Les mots du vocabulaire courant des coréens peuvent parfois être révélateurs de phénomènes de société pour le moins intéressants. Prenons par exemple le terme 원정 출산. Il peut se traduire mot à mot par « accouchement au loin » et désigne notamment le pregnancy tourism ou tourisme de grossesse auquel s’adonnent de plus en plus de coréennes enceintes.
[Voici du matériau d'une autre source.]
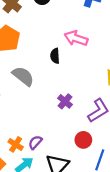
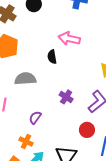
gray semicircle: (23, 76) -> (25, 79), turned -35
purple semicircle: (35, 142) -> (35, 118), moved

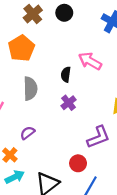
gray semicircle: (25, 79) -> (30, 89), turned 75
purple cross: (66, 97) -> (69, 103), moved

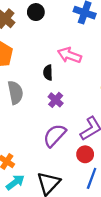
purple semicircle: (27, 133) -> (55, 135), moved, size x1.6
red circle: (78, 163) -> (85, 154), moved

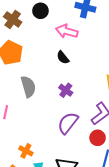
pink arrow: (69, 55) -> (67, 31), moved
black semicircle: (48, 73) -> (63, 58), moved, turned -32

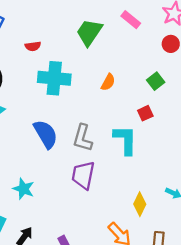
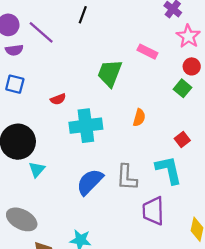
green square: (156, 81) -> (182, 88), moved
blue semicircle: (46, 134) -> (90, 182), turned -92
purple trapezoid: (83, 175) -> (153, 211), moved

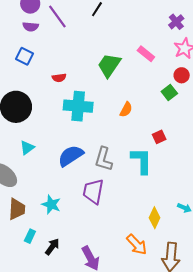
cyan triangle: (37, 169) -> (27, 148), moved
purple trapezoid: (153, 211) -> (93, 191), moved

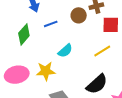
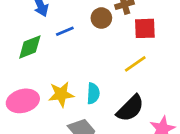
green diamond: (24, 34) -> (30, 47), turned 30
cyan semicircle: (65, 51) -> (93, 93), moved, turned -42

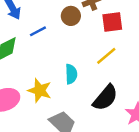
cyan semicircle: (93, 93) -> (71, 74), moved
yellow star: (61, 94) -> (40, 90), turned 30

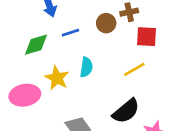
cyan semicircle: (71, 74) -> (86, 67), moved
yellow star: (40, 90) -> (57, 78), moved

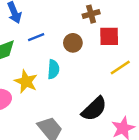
brown circle: (106, 23) -> (73, 43), moved
yellow line: (134, 69) -> (120, 67), moved

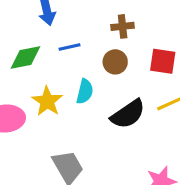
brown cross: (91, 14) -> (123, 26), moved
black semicircle: (94, 109) -> (128, 114), moved

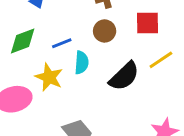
blue line: (69, 47) -> (62, 43), moved

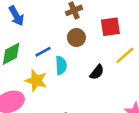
black semicircle: (124, 76) -> (97, 72), size x0.6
On évoque ici l’exemption de service militaire (dans le cas d’un garçon) comme principale raison, mais ce n'est pas la seule : si la destination privilégiée reste bien entendu les Etats-Unis, c’est aussi parce que la fameuse carte verte permettra à l’enfant d’y poursuivre ses études voire de s’y installer un jour…

tourismegrossesseUne recherche sur naver nous innonde de liens vers ces agences de tourisme particulières, qui vont donc proposer aux futures mamans un package incluant le voyage A/R vers la terre promise ou l’île de Guam, territoire U.S. à quelques heures de vol seulement de Séoul, l’hébergement en condominium ou en résidence de luxe, le séjour en clinique spécialisée, des visites guidées (histoire de prendre quelques photos souvenirs), et jusqu’à la prise en charge des procédures administratives nécessaires pour acquérir le fameux SSN (Social Security Number) et le passeport américain. Le coût de ces prestations est bien sûr à la hauteur des ambitions (et du portefeuille) des plus hautes élites du pays, même si la tendance semble suggérer une popularisation du phénomène. Assez mal vu par les coréens (car illustrant clairement un manque de confiance envers la société qui, pour ces parents migrateurs, semble incapable d’assurer l’avenir de leur enfant), il n’est pourtant pas l’apanage de la Corée. Hong Kong par exemple fait face à un problème similaire avec 30 % des bébés naissant sur l’île de mères non-résidentes. Même pourcentage que celui des cliniques de Los Angeles où 30 % des nourrissons sont d’origine coréenne…

[2 mai 2013 : Je découvre à l'instant le terme anchor baby, insultant pour certains car il révèle au grand jour l'intention (supposée) des parents faisant le choix d'accoucher dans un Etat appliquant le jus soli (droit du sol) ; l'enfant ne serait qu'une "ancre" jetée sur tel territoire pour faliciter par la suite le rapatriement de sa parentée. D'aucuns n'hésitent pas à qualifier le phénomène de mythe car finalement, avoir un enfant aux Etats-Unis dans le but d'obtenir la citoyenneté américaine est un processus des plus longs et incertains. Cet article de Politifact nous rappelle en effet que l'enfant ne pourra pas sponsoriser ses parents avant d'avoir atteint l'âge de 21 ans. L'article conclu qu'il y a une distinction à faire entre le phénomène des anchor babies et celui du birth tourism, qui ne concerne pas la même catégorie socioprofessionnelle. J'ajouterai que le choix d'enfler l'importance relative du phénomène ou bien de le minimiser relève de convictions politiques. Ceux qui tentent d'amender la Constitution américaine en posant des restrictions à l'octroi de la citoyenneté américaine à la naissance vont donc avoir tendance à exagérer le "problème" tandis que ceux favorisant une politique plus libérale de l'immigration vont plutôt faire le contraire. Après tout, il n'existe aujourd'hui aucune méthode permettant de recueillir de façon systhématique des données vérifiables / quantifiables quant aux intentions qui motivent les mères d'origine étrangères venant accoucher sur le sol américain. Et en l'absence de données, tout n'est que conjecture.]